C’est l’un des plus grands défis de son histoire. Le numérique oblige La Poste à se réinventer, et Philippe Wahl, le PDG du groupe, en est bien conscient : "Dans quinze ans, il n’y aura plus de lettres. Le digital bouscule notre modèle économique, mais il est aussi la solution à notre problème", a-t-il déclaré à l’occasion du CES Unveiled de Paris, le 21?octobre dernier.
Au-delà du discours, les actes témoignent de l’engagement de La Poste en ce sens. En atteste la prise de participation de l’entreprise – à travers GeoPost, sa filiale express internationale –, à hauteur de 80 % du capital de Resto-in, une marketplace de restaurants qui promet la livraison de repas à domicile en moins de quarante-cinq minutes. L’alimentaire d’une part, l’e-commerce d’autre part, La Poste le sait, "ces deux secteurs en fort développement répondent aux usages créés par la révolution numérique", indique le groupe.

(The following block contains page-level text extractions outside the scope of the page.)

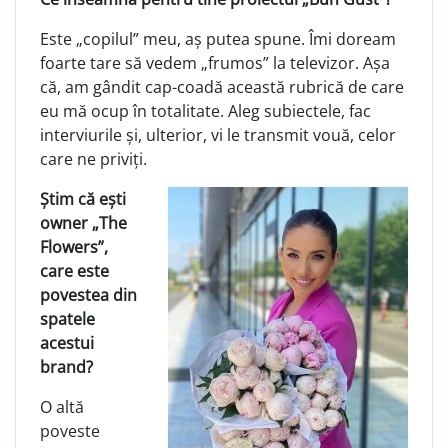
Este „copilul” meu, aș putea spune. Îmi doream
foarte tare să vedem „frumos” la televizor. Așa
că, am gândit cap-coadă această rubrică de care
eu mă ocup în totalitate. Aleg subiectele, fac
interviurile și, ulterior, vi le transmit vouă, celor
care ne priviți.
Știm că ești
owner „The
Flowers”,
care este
povestea din
spatele
acestui
brand?
O altă
poveste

GeoPost ne s’en cache pas, l’e-commerce alimentaire est l’opportunité rêvée de diversifier son activité, raison pour laquelle la société vient d’investir dans l’application mobile Stuart – inventée par les managers de Resto-in –, qui permet d’être livré dans un lieu précis par un coursier professionnel en moins d'une heure.

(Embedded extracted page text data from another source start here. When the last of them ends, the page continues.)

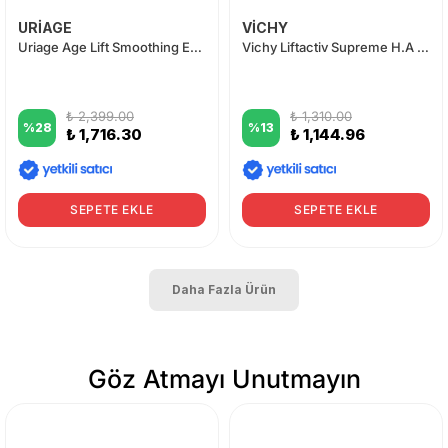
URİAGE
VİCHY
Uriage Age Lift Smoothing Eye Care 15ml
Vichy Liftactiv Supreme H.A Epidermic Filler Serum 10 ml
₺ 2,399.00
₺ 1,310.00
%
28
%
13
₺ 1,716.30
₺ 1,144.96
SEPETE EKLE
SEPETE EKLE
Daha Fazla Ürün
Göz Atmayı Unutmayın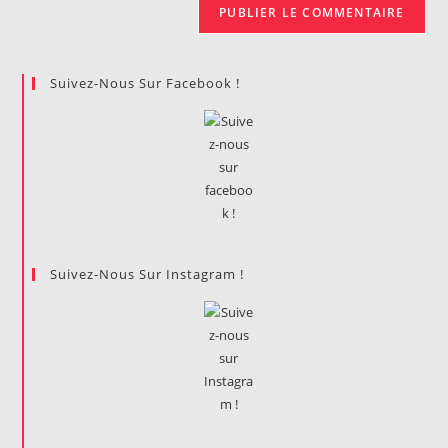
Suivez-Nous Sur Facebook !
Suivez-Nous Sur Instagram !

L’offensive discrète d’Uber
Des initiatives positionnées, volontairement ou non, face à l’américain Uber qui propose aussi ce type de service. Après New York, Los Angeles, Seattle ou encore Barcelone, UberEATS a fait une percée dans certains quartiers de la capitale française à la mi-octobre 2015. La promesse est claire : livrer les déjeuners au domicile ou au bureau des Parisiens en moins de dix minutes. En phase de test actuellement, le service propose la livraison de plats entre 11 h 30 et 14 h 30, à des tarifs compris entre 8 et 12 €, pour une livraison "gratuite, dans un premier temps", puis facturée 3 €. Pour les restaurateurs, Uber fait valoir l’opportunité d’initier des milliers de nouveaux clients à leur cuisine. Un créneau sur lequel les acteurs, et notamment de jeunes pousses du digital, se multiplient.

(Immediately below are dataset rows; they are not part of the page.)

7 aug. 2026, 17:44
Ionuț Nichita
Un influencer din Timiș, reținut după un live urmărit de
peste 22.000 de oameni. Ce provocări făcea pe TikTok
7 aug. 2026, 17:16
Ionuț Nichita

À l’instar de Resto-in, Allo Resto, pionnier français de la livraison de plats à domicile, a connu en 2014 une croissance de 46 % pour un chiffre d’affaires de 65 millions d’euros. Le potentiel de développement est bel et bien présent. Il faut dire que le marché mondial de livraison de repas est une manne financière considérable, estimée à près de 83 milliards d’euros à l’échelle mondiale, selon l’étude de Rocket Internet en mars 2015.
Une brèche lucrative
Dès lors, il n’est pas étonnant de voir une multiplication de sociétés s’engouffrer dans la brèche. Comme la start-up londonienne Deliveroo, qui a levé 70 millions de dollars en juillet dernier, pour se développer en Europe, mais aussi le service de livraison à la demande nommé Tok Tok Tok, ou encore la bruxelloise Take Eat Easy dans laquelle a investi 6 millions d’euros l’incubateur allemand Rocket Internet et qui vient de lever 10 millions d’euros supplémentaires. Reste désormais à savoir si La Poste s’est positionnée suffisamment tôt pour se tailler une part substantielle du gâteau.
Le Groupe La Poste en 2014
- 22,1 Mrds € de CA
- 513 M € de résultat net
- 17,9 % du CA à l’international
- 4,9 Mrds € de CA pour GeoPost
Source : La Poste
Avec Chronofresh, Chronopost se diversifie aussi par la livraison alimentaire
Avec sa nouvelle offre Chronofresh, Chronopost s’engage à prendre en charge tous les produits alimentaires – secs, frais ou surgelés –, les transporter, et les livrer dans le respect de la chaîne du froiden France, avant 13 heures le lendemain. D’ici à 2020, la filiale de La Poste va investir 20 M € dans une infrastructure dédiée.